To follow up
yesterday's ramble... I ended up going to get a frozen pizza, baking it, and eating half while drinking two full glasses of semi-fine red wine. It wasn't great pizza, or shiraz, but they meshed nicely, and motivated me enough to turn away from the computer and put on a DVD for the first time in weeks. It was the first time my TV had been on since early October, in fact. I haven't bought a new DVD since 2006, more out of non-desire than any desire to budget or deny myself, so I just stuck in Bourne Identity 2, and enjoyed the first hour of that smart action thriller. At that point my viewing was temporarily interrupted by a phone call, and I answered it to speak to my mom.
She was calling to congratulate me on my email notifying her that I'd passed the math CLEP and was actually done with college and had successfully earned my degree. It was an interesting conversation, since we talked for about 5 minutes, and it all felt normal and typical to me, and yet she seemed ready to get off the phone. And at that point I realized that I was drunk, or at least pretty thoroughly-tipsy, and that it must be affecting my personality, since my mom never wants to end one of our phone calls that quickly into the affair.

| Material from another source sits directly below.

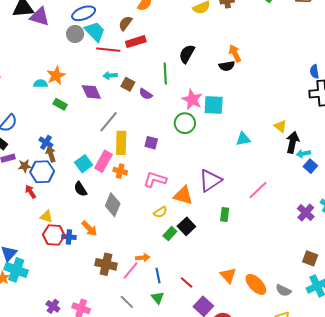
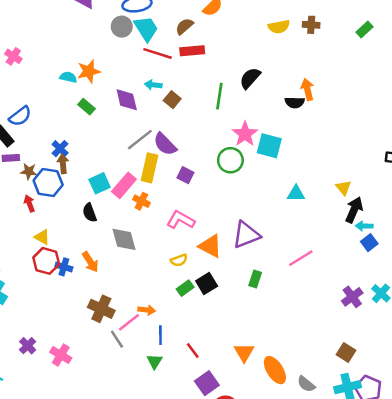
purple semicircle: (146, 94) -> (165, 144), moved, size x1.5
gray diamond: (113, 205) -> (124, 239), turned -50
gray line: (127, 302) -> (117, 339), moved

I don't believe I'd ever (previously) talked to my mom before while drunk. That's not a real surprise since I've only been drunk about half a dozen times in my life, and never with my mom (a couple of times with dad on wine tastings, two or three times with Malaya when we were doing shots for fun or Scrabble success, and a few times alone, most of them within the last year of post-breakup aloneness and occasional loneliness and often school stress) around. But neither she nor I have much patience with drunks, especially not trying to talk to them, and since she'd asked me what I was up to, and I'd admitted to the pizza and vino, she wasn't trying to guess what was my major malfunction. She knew, and it was probably obvious, though I don't think my rambling verbal stories were any much different than they usually were. Still, if you can't get sloshed the day you clear the last hurdle between you and your degree, after a long and very work-filled semester, when can you? Though admittedly, there should be more warm beer and keg stands involved.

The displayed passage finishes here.